**Your goal:**
In the entries below, find each line bearing the string "Flores" and copy it.

**Saved data entries:**

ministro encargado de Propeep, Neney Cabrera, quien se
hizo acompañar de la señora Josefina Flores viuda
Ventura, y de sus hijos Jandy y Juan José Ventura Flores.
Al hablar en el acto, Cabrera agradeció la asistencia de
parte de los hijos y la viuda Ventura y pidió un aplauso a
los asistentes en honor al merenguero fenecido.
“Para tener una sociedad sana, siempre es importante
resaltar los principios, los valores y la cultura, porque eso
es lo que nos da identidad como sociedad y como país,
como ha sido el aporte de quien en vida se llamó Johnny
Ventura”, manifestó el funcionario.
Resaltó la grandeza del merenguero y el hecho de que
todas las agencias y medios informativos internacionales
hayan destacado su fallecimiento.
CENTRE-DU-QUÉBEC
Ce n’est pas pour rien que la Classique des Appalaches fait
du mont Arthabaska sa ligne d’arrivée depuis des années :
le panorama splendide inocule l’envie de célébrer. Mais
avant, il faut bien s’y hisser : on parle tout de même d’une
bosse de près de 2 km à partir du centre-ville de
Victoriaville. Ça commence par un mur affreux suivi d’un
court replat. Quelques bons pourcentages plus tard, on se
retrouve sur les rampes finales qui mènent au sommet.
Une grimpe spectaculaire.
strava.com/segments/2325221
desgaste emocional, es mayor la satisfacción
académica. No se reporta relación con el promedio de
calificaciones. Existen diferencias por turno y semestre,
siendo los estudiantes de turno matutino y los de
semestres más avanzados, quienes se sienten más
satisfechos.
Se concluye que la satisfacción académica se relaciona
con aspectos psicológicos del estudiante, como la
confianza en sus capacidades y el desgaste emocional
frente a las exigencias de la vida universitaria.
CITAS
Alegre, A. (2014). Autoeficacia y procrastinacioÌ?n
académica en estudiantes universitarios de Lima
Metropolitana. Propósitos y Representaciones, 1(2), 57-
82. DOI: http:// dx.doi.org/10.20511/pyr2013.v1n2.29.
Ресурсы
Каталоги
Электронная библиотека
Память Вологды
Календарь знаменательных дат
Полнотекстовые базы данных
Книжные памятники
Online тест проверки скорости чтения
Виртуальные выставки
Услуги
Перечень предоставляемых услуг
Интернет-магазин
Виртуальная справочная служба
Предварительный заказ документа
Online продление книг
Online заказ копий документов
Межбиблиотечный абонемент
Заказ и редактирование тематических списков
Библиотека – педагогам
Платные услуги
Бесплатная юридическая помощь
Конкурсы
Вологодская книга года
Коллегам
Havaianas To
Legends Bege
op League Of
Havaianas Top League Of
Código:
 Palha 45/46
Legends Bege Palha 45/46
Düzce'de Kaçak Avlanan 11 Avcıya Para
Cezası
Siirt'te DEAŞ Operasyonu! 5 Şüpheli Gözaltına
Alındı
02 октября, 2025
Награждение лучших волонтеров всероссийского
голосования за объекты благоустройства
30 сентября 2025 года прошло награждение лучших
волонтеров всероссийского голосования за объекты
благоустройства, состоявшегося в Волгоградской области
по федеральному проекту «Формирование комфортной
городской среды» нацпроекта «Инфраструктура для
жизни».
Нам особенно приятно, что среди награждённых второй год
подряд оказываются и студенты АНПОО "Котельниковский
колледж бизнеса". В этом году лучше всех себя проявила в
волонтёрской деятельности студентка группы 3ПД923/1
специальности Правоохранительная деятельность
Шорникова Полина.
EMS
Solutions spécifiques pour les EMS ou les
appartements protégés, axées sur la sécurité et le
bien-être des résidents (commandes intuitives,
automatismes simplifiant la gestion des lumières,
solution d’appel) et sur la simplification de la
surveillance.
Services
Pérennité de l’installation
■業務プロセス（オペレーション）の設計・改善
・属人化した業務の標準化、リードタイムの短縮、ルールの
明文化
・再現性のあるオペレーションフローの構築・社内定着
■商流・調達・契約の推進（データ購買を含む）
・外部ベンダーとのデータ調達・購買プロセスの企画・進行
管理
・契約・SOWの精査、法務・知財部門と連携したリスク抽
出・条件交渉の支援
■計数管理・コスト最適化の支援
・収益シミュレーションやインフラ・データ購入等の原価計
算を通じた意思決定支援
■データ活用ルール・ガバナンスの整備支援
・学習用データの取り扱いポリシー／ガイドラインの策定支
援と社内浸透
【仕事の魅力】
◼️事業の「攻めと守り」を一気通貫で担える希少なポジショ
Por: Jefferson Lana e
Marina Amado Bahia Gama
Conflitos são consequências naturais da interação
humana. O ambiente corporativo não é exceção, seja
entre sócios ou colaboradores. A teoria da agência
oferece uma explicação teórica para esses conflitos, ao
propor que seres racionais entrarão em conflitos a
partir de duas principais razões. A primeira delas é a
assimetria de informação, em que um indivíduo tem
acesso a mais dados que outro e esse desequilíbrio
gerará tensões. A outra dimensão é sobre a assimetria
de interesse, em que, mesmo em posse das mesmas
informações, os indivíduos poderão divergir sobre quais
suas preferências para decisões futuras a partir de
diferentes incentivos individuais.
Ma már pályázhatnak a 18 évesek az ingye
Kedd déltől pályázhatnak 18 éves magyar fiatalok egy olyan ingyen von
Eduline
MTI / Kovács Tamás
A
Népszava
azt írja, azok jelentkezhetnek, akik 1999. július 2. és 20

**Reply:**
hizo acompañar de la señora Josefina Flores viuda
Ventura, y de sus hijos Jandy y Juan José Ventura Flores.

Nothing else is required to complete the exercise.